Nunda farm in autumn, pastel, by Carol L. Douglas
Today if you build your own home, your contractor will build from a set of architectural plans. In the 19th century, architects designed very grand buildings, but most homes were designed and constructed by local carpenters, and they did a fine job of it, too. There are certain universal designs, and there were trends in house styles, just as there are today. For example, you’ll find T-shaped farmhouses all over North America. That big cube, with a little kitchen addition off to one side, is practical to build and live in. But the proportions of these buildings, their curliques and furbelows, and even the way their outbuildings are placed are unique to every location.
Home port, by Carol L. Douglas
In the South, kitchens were often separated from the main house. In Maine, farmsteads were built as connected farms. The house is connected to a shed, then to a carriage house, and finally a livestock barn. A characteristic Maine home is a story-and-a-half cape with Greek Revival details. Where most American cellars were built from fieldstone, old homes here often have granite block foundations. I pointed that out to a visiting architectural historian, who was more interested in the bargeboards. “They’re waves!” she exclaimed.

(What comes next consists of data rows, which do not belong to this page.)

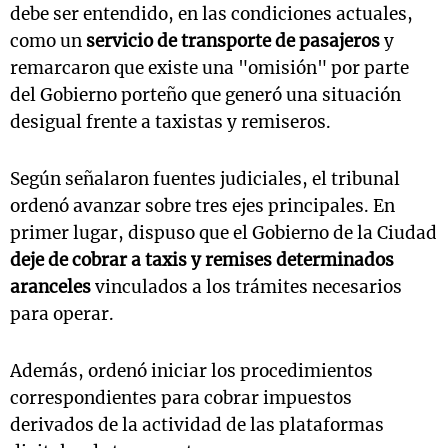
debe ser entendido, en las condiciones actuales,
como un
servicio de transporte de pasajeros
y
remarcaron que existe una "omisión" por parte
del Gobierno porteño que generó una situación
desigual frente a taxistas y remiseros.
Según señalaron fuentes judiciales, el tribunal
ordenó avanzar sobre tres ejes principales. En
primer lugar, dispuso que el Gobierno de la Ciudad
deje de cobrar a taxis y remises determinados
aranceles
vinculados a los trámites necesarios
para operar.
Además, ordenó iniciar los procedimientos
correspondientes para cobrar impuestos
derivados de la actividad de las plataformas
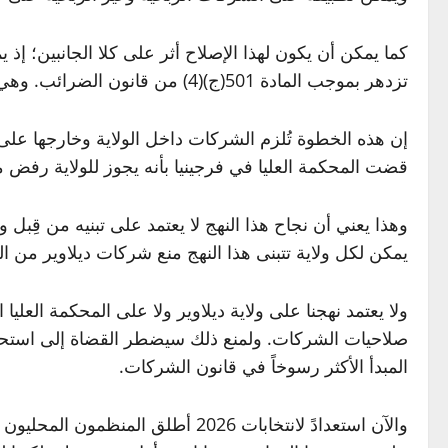
تزدهر بموجب المادة 501(ج)(4) من قانون الضرائب. وهي أيضاً شركات مرخّصة من قِبل الولايات.
قضت المحكمة العليا في فرجينيا بأنه يجوز للولاية رفض 
وهذا يعني أن نجاح هذا النهج لا يعتمد على تبنيه من قِب
يمكن لكل ولاية تتبنى هذا النهج منع شركات ديلاوير من ا
ولا يعتمد نهجنا على ولاية ديلاوير ولا على المحكمة العل
المبدأ الأكثر رسوخاً في قانون الشركات.
والآن استعدادً لانتخابات 2026 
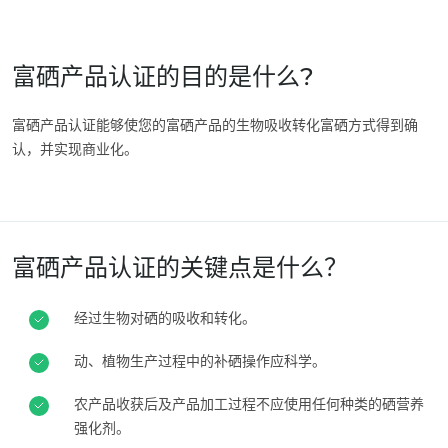
印度
(英语)
日本
(日语)
富硒产品认证的目的是什么?
韩国
(韩语)
富硒产品认证能够使您的富硒产品的生物吸收转化富硒方式得到确
美国
认，并实现商业化。
加拿大
(法语)
加拿大
(英语)
哥伦比亚
(西班牙语)
富硒产品认证的关键点是什么？
墨西哥
(西班牙语)
巴西
(葡萄牙语)
经过生物对硒的吸收和转化。
智利
(西班牙语)
动、植物生产过程中的补硒操作应科学。
秘鲁
(西班牙语)
农产品收获后及产品加工过程不应使用任何种类的硒营养
美国
(英语)
强化剂。
阿根廷
(西班牙语)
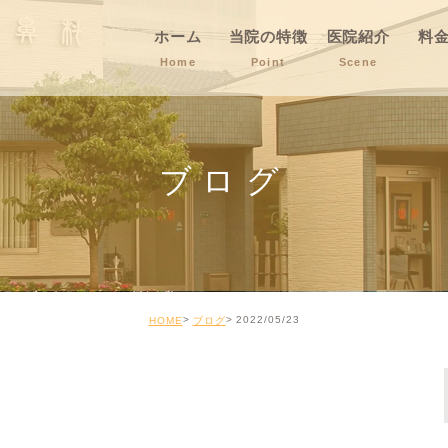
ホーム
当院の特徴
医院紹介
料
Home
Point
Scene
ブログ
2022/05/23
HOME
ブログ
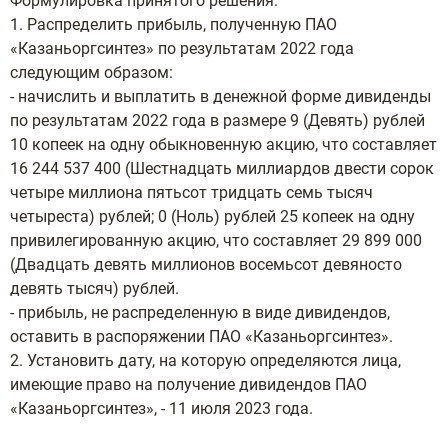
Формулировка принятого решения:
1. Распределить прибыль, полученную ПАО
«Казаньоргсинтез» по результатам 2022 года
следующим образом:
- начислить и выплатить в денежной форме дивиденды
по результатам 2022 года в размере 9 (Девять) рублей
10 копеек на одну обыкновенную акцию, что составляет
16 244 537 400 (Шестнадцать миллиардов двести сорок
четыре миллиона пятьсот тридцать семь тысяч
четыреста) рублей; 0 (Ноль) рублей 25 копеек на одну
привилегированную акцию, что составляет 29 899 000
(Двадцать девять миллионов восемьсот девяносто
девять тысяч) рублей.
- прибыль, не распределенную в виде дивидендов,
оставить в распоряжении ПАО «Казаньоргсинтез».
2. Установить дату, на которую определяются лица,
имеющие право на получение дивидендов ПАО
«Казаньоргсинтез», - 11 июля 2023 года.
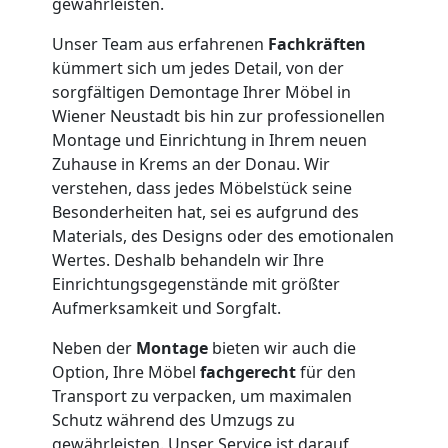
gewährleisten.
Kleintransport
Unser Team aus erfahrenen
Fachkräften
kümmert sich um jedes Detail, von der
Wiener
sorgfältigen Demontage Ihrer Möbel in
Wiener Neustadt bis hin zur professionellen
Neustadt
Montage und Einrichtung in Ihrem neuen
Zuhause in Krems an der Donau. Wir
verstehen, dass jedes Möbelstück seine
Möbelmontage
Besonderheiten hat, sei es aufgrund des
Materials, des Designs oder des emotionalen
Wiener
Wertes. Deshalb behandeln wir Ihre
Einrichtungsgegenstände mit größter
Aufmerksamkeit und Sorgfalt.
Neustadt
Neben der
Montage
bieten wir auch die
Option, Ihre Möbel
fachgerecht
für den
Möbeltransport
Transport zu verpacken, um maximalen
Schutz während des Umzugs zu
gewährleisten. Unser Service ist darauf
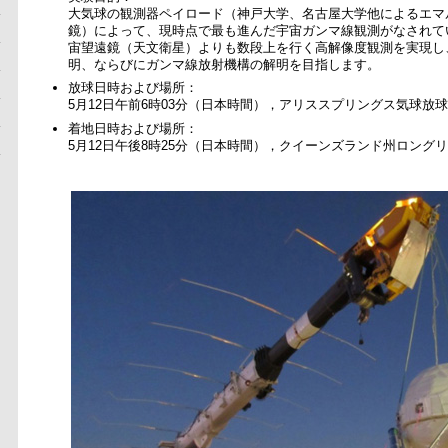
大気球の観測器ペイロード（神戸大学、名古屋大学他によるエマ
鏡）によって、現時点で最も進んだ宇宙ガンマ線観測がなされて
宙望遠鏡（天文衛星）よりも数段上を行く高解像度観測を実現し
明、ならびにガンマ線放射機構の解明を目指します。
放球日時および場所：
5月12日午前6時03分（日本時間），アリススプリングス気球放
着地日時および場所：
5月12日午後8時25分（日本時間），クイーンズランド州ロングリ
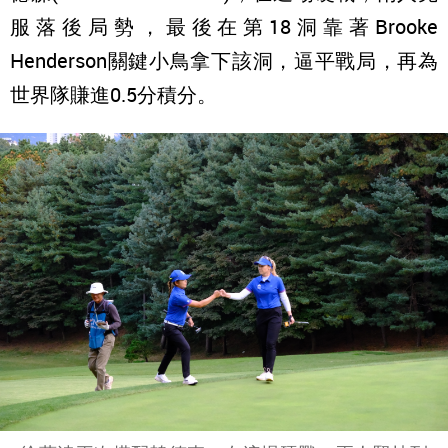
服落後局勢，最後在第18洞靠著Brooke
Henderson關鍵小鳥拿下該洞，逼平戰局，再為
世界隊賺進0.5分積分。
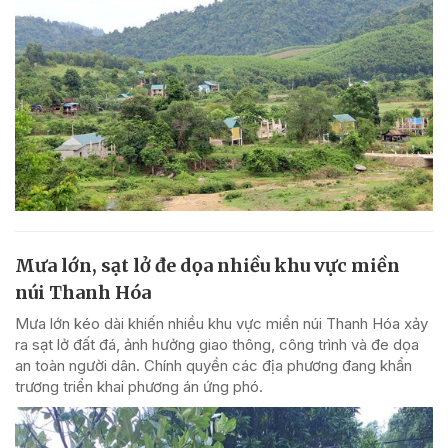
Mưa lớn, sạt lở đe dọa nhiều khu vực miền
núi Thanh Hóa
Mưa lớn kéo dài khiến nhiều khu vực miền núi Thanh Hóa xảy
ra sạt lở đất đá, ảnh hưởng giao thông, công trình và đe dọa
an toàn người dân. Chính quyền các địa phương đang khẩn
trương triển khai phương án ứng phó.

In western Massachusetts and New York, a different kind of 19thcentury structure is common—square houses with hipped roofs and a cupola centered on the roof. They are frosted with Carpenter Gothic excess. However, the essential form is not Victorian, but rather something new. This basic shape would blossom in the next century as American Foursquare, our first truly-American architectural form. I grew up in one of these houses. It’s as much of a pastiche as any mini-mansion from the 1980s—Federal-style windows, elaborate Carpenter Gothic brackets, and an Italianate cupola, all pasted on that resolute squareness.
Field in Paradise, by Carol L. Douglas
These architectural anomalies are as much a part of the landscape as the hills, rocks, trees and meadows that surround them. My personal instinct is antisocial, to pull back from people to look at nature. However, that’s a painting error, one I fight against. Most of the paintings I love are not of nature alone, but the built environment—Corot’s The Bridge at Narni (1826) being an excellent example.
I know the Mohawk Valley intimately, and yet there’s always something new to see. These can be teaching moments in our paintings, if only we can slow down enough to see before we paint.